Special Issue Paper
Comparison of methods for imputing ordinal data using multivariate normal imputation: a case study of non-linear effects in a large cohort study
Multiple imputation is becoming increasingly popular for handling missing data, with Markov chain Monte Carlo assuming multivariate normality (MVN) a commonly used approach. Imputing categorical variables (which are clearly non-normal) using MVN imputation is challenging, and several approaches have been suggested. However, it remains unclear which approach should be preferred.

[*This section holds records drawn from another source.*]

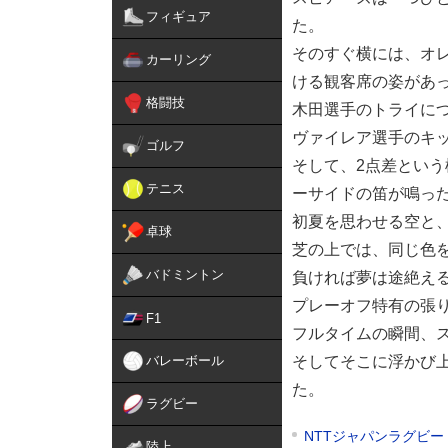
フィギュア
た。
そのすぐ横には、オ
カーリング
ける観客席の姿があ
格闘技
木田選手のトライに
ヴァイレア選手のキ
ゴルフ
そして、2点差とい
テニス
ーサイドの笛が鳴っ
初夏を思わせる空と
卓球
芝の上では、同じ色
バドミントン
負ければ夢は途絶え
プレーオフ特有の張
F1
フルタイムの瞬間、
バレーボール
そしてそこに浮かび
た。
ラグビー
NTTジャパンラグビー 
陸上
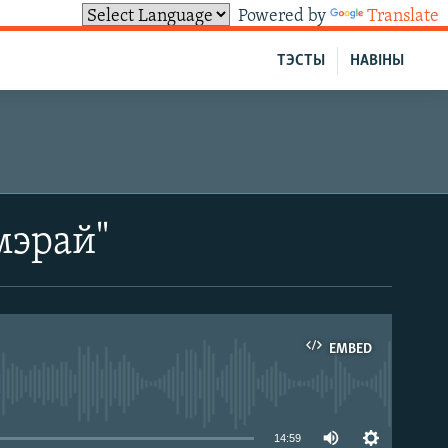
Powered by
Translate
ТЭСТЫ
НАВІНЫ
мэрай"
EMBED
able
14:59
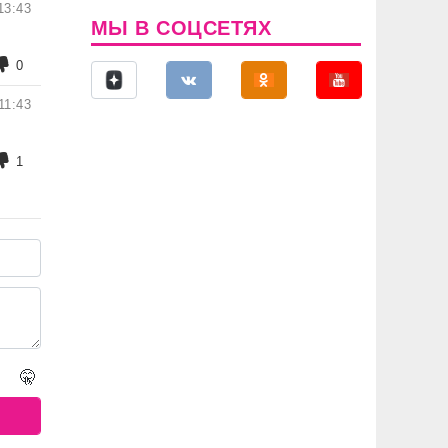
13:43
МЫ В СОЦСЕТЯХ
0
11:43
1
🤫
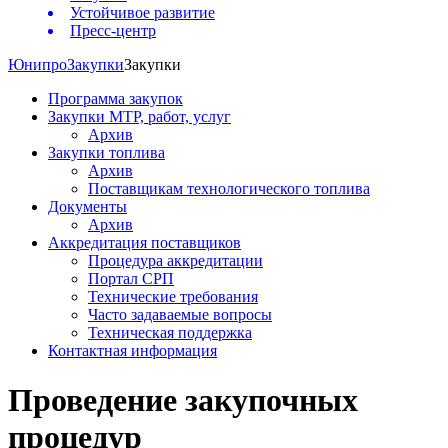
Устойчивое развитие
Пресс-центр
Юнипро
Закупки
Закупки
Программа закупок
Закупки МТР, работ, услуг
Архив
Закупки топлива
Архив
Поставщикам технологического топлива
Документы
Архив
Аккредитация поставщиков
Процедура аккредитации
Портал СРП
Технические требования
Часто задаваемые вопросы
Техническая поддержка
Контактная информация
Проведение закупочных
процедур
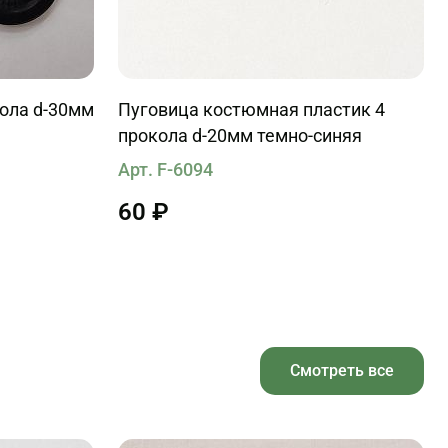
кола d-30мм
Пуговица костюмная пластик 4
прокола d-20мм темно-синяя
Арт. F-6094
60 ₽
Смотреть все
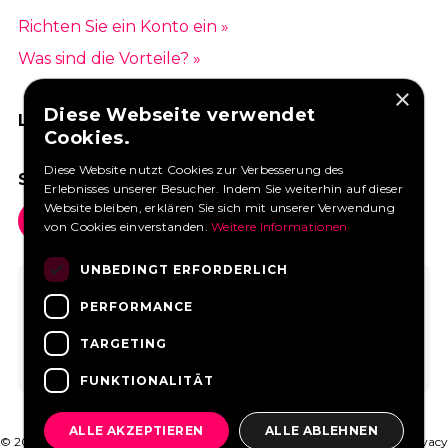
Richten Sie ein Konto ein »
Was sind die Vorteile? »
×
Diese Webseite verwendet
LIKEN SIE UNS AUF FACEBOOK
Cookies.
Diese Website nutzt Cookies zur Verbesserung des
SOCIAL MEDIA
Erlebnisses unserer Besucher. Indem Sie weiterhin auf dieser
Website bleiben, erklären Sie sich mit unserer Verwendung
von Cookies einverstanden.
Weitere Informationen
UNBEDINGT ERFORDERLICH
PERFORMANCE
TARGETING
FUNKTIONALITÄT
ALLE AKZEPTIEREN
ALLE ABLEHNEN
© 2026 FoodtruckBooking.com |
Allgemeine Geschäftsbedingungen
|
Privacy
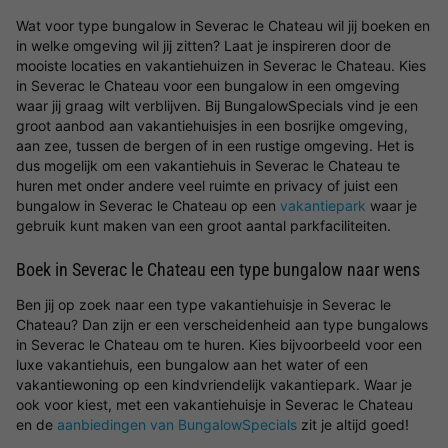
Wat voor type bungalow in Severac le Chateau wil jij boeken en
in welke omgeving wil jij zitten? Laat je inspireren door de
mooiste locaties en vakantiehuizen in Severac le Chateau. Kies
in Severac le Chateau voor een bungalow in een omgeving
waar jij graag wilt verblijven. Bij BungalowSpecials vind je een
groot aanbod aan vakantiehuisjes in een bosrijke omgeving,
aan zee, tussen de bergen of in een rustige omgeving. Het is
dus mogelijk om een vakantiehuis in Severac le Chateau te
huren met onder andere veel ruimte en privacy of juist een
bungalow in Severac le Chateau op een
vakantiepark
waar je
gebruik kunt maken van een groot aantal parkfaciliteiten.
Boek in Severac le Chateau een type bungalow naar wens
Ben jij op zoek naar een type vakantiehuisje in Severac le
Chateau? Dan zijn er een verscheidenheid aan type bungalows
in Severac le Chateau om te huren. Kies bijvoorbeeld voor een
luxe vakantiehuis, een bungalow aan het water of een
vakantiewoning op een kindvriendelijk vakantiepark. Waar je
ook voor kiest, met een vakantiehuisje in Severac le Chateau
en de
aanbiedingen van BungalowSpecials
zit je altijd goed!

We explore methods for imputing ordinal variables using MVN imputation, including imputing as a continuous variable and as a set of indicators, and various methods for assigning imputed values to the possible categories (rounding), for estimating a non-linear association between an ordinal exposure and binary outcome. We introduce a new approach where we impute as continuous and assign imputed values into categories based on the mean indicators imputed in a separate round of imputation. We compare these approaches in a simple setting where we make 50% of data in an ordinal exposure missing completely at random, within an otherwise complete real dataset.

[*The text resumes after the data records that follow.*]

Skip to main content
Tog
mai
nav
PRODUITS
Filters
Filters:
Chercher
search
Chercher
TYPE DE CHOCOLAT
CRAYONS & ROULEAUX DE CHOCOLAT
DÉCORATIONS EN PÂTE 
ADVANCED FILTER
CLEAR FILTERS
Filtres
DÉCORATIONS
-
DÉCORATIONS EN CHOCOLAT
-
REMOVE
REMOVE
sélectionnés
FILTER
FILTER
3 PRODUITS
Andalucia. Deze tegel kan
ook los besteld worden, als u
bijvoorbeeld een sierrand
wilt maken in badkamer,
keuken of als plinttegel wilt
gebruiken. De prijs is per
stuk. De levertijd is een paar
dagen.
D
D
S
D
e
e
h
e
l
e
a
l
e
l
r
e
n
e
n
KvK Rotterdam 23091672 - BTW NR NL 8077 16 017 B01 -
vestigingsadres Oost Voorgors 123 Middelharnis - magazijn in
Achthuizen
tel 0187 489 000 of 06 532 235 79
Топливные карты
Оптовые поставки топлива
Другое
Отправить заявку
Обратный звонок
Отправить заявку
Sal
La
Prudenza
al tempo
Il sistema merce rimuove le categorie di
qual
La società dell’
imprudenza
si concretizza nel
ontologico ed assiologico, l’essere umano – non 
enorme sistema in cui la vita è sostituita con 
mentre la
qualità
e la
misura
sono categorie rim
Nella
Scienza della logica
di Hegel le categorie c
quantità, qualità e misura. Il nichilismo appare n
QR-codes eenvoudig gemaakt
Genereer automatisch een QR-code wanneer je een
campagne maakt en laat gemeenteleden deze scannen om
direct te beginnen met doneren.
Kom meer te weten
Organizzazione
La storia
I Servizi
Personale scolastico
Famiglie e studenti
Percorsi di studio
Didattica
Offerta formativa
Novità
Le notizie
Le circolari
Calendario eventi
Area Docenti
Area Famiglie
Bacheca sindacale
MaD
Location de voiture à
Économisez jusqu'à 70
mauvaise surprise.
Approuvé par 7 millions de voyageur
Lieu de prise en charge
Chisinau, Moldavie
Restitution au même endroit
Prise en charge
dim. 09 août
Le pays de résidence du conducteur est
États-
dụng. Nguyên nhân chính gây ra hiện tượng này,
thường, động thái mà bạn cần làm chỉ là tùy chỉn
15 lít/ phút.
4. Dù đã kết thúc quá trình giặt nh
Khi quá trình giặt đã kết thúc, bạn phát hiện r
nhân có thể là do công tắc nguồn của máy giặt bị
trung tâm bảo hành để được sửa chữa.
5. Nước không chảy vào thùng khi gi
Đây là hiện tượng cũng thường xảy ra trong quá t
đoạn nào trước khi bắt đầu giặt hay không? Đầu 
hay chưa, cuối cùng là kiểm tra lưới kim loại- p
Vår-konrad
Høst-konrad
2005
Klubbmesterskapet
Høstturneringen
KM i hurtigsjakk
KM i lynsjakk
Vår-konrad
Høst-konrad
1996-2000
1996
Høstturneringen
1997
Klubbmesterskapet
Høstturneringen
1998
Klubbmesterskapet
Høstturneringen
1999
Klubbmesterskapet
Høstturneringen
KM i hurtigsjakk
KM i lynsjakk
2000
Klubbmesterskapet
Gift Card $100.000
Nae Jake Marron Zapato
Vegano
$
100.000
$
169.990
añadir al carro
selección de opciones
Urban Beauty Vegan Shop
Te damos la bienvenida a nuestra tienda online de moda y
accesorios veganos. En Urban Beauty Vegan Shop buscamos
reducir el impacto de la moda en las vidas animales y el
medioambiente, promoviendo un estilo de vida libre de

Methods that impute the ordinal exposure as continuous distorted the non-linear exposure–outcome association by biasing the relationship towards linearity irrespective of the rounding method. In contrast, imputing using indicators preserved the non-linear association but not the marginal distribution of the ordinal variable.
Imputing ordinal variables as continuous can bias the estimation of the exposure–outcome association in the presence of non-linear relationships. Further work is needed to develop optimal methods for handling ordinal (and nominal) variables when using MVN imputation. Copyright © 2012 John Wiley & Sons, Ltd.